Ce grand voyageur a traversé les mers pour la première fois à l’âge de 20 ans, lors du Jamborée de 1938 tenu en Bretagne, à Sainte-Anne d’Auray. Cinquante ans plus tard, alors qu’il se trouvait en voyage dans la région, non loin de ce même village, il avait tenu à s’y rendre en pèlerinage, à la date anniversaire du rassemblement scout : «Il y a 50 ans, au milieu des femmes en tenue bigoudène, on photographiait les rares automobiles; aujourd’hui, au son des klaxons, on photographie les rares Bretonnes en coiffe traditionnelle», a-t-il alors observé. Nous étions en 1988. Lors de ce même voyage, il a tenu à se rendre à l’île de Groix, pour y retrouver les traces de Habib Bourguiba, alors leader du mouvement anticolonialiste Néo-Destour, qui y avait passé, 34 ans plus tôt, plusieurs mois en exil forcé.
Mais c’est sa Tunisie natale qu’il a le plus sillonnée, animé par l’appel de l’ailleurs hérité de son père marin des îles Kerkennah et l’amour de la Patrie, qui est au cœur du mouvement scout et qu’il a entretenu à travers tous les soubresauts de son histoire.
Curieux de contrées proches ou lointaines, Naceur Zalila a parcouru une partie du monde, souvent sac au dos: La France, où il a fait de multiples séjours, dont un dernier voyage d’études dans les années 70, l’Espagne, l’Allemagne, l’ex-URSS, l’Italie, la Suisse, le Maroc, Malte, les États-Unis, le Mexique, le Canada, toujours animé de l’esprit scout qui lui faisait dire être toujours prêt, bâton de pèlerin à la main.
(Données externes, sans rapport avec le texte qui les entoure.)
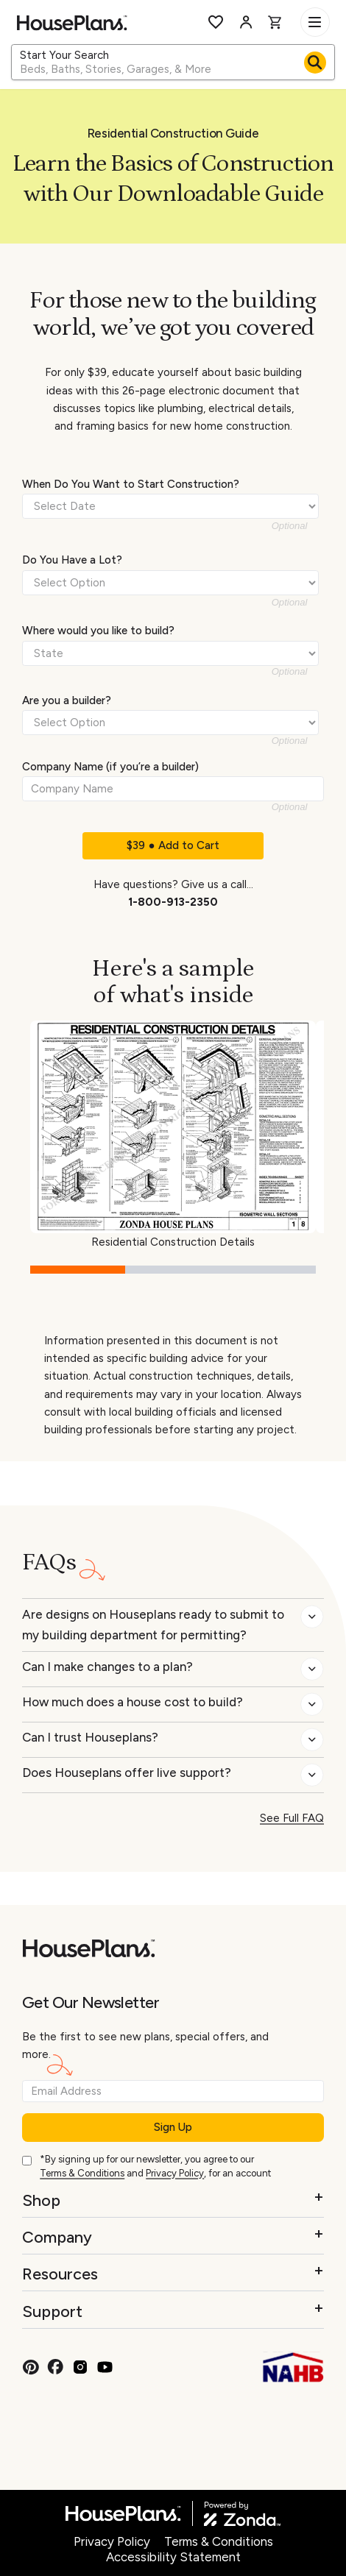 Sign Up (173, 2127)
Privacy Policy (175, 2173)
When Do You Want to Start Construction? (130, 484)
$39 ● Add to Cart (173, 845)
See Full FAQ (292, 1818)
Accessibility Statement (173, 2557)
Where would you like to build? (98, 630)
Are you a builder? (66, 700)
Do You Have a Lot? (72, 560)
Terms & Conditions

L’allemand, l’anglais, l’espagnol, l’italien et le russe, il en avait acquis les rudiments en cours du soir dans les instituts culturels ou à la Bourse du travail, après une journée de bureau ou de terrain au service du l’Éducation nationale.
C’est ainsi que, profitant d’une visite à un membre de sa famille en poste à New York, il a parcouru à 65 ans une partie de l’Amérique du Nord sans plan de voyage ni réservations préalables: Washington (où il s’est extasié de la sobriété du tombeau de J. F. Kennedy), Philadelphie, le Nevada, la Californie et l’Arizona aux États- Unis; Québec, Montréal, Toronto et le Niagara au Canada. Ce périple organisé au jour le jour devait durer plus de trois semaines, avec de rares nuitées en hôtel car, voulant économiser sur le budget qui lui était alloué, il privilégiait les fauteuils des Greyhounds, autobus de grandes lignes des États-Unis. Au terme de ce voyage, ne pouvant plus la boucler faute de trous, il avait fini tout simplement par nouer sa ceinture!
En voyage au Kenya quelques années plus tard, il a pu mettre à profit les acquis du scoutisme lors de plusieurs safaris improvisés dans des camps rudimentaires: ce vétéran de 68 ans a impressionné plus d’un jeune étudiant par sa capacité de réaction lors des bourrasques qui avaient emporté tentes et matériel, ou lorsqu’il a fallu désembourber des véhicules dans une savane au sol traître. Debout aux premières heures pour les besoins de la prière, il était parmi les premiers à charger les ballots pour la poursuite du voyage. «Toujours prêt!».
À 75 ans, fraîchement diplômé de l’Institut Dante Alighieri de Tunis, un «safari» européen devait le conduire, toujours sac au dos, aux sources d’une culture classique dont il avait été nourri de pair avec son fonds arabo-musulman : Florence, Rome, Sienne, Venise, Pérouse et Assise, il les a découvertes en marcheur, toujours sous le signe de la sobriété, se nourrissant frugalement et dormant dans les auberges de jeunesse.
En terre d’Islam, ce furent les Lieux Saints, où il s’est rendu pour le pèlerinage et une Omra.
Réduit à la sédentarité par l’âge, il est toujours resté à l’écoute du monde dans son petit salon, grâce à la lecture et aux documentaires vidéo qu’il se repassait en boucle et faisait découvrir à son entourage, pour pérenniser sa vocation première : instruire son prochain, lui ouvrir l’esprit sur d’autres peuples et d’autres cieux. Car si vers la fin son corps ne suivait plus, sa mémoire restée vive et ses capacités intellectuelles inaltérées lui conservaient l’attention de visiteurs en mal d’ouverture, dans son petit village d’Ouled Yaneg.
Patriote et citoyen du monde, tel était Naceur Zalila, décédé au terme de 96 ans d’une existence par-delà les frontières, «bâton de pèlerin à la main», selon sa devise.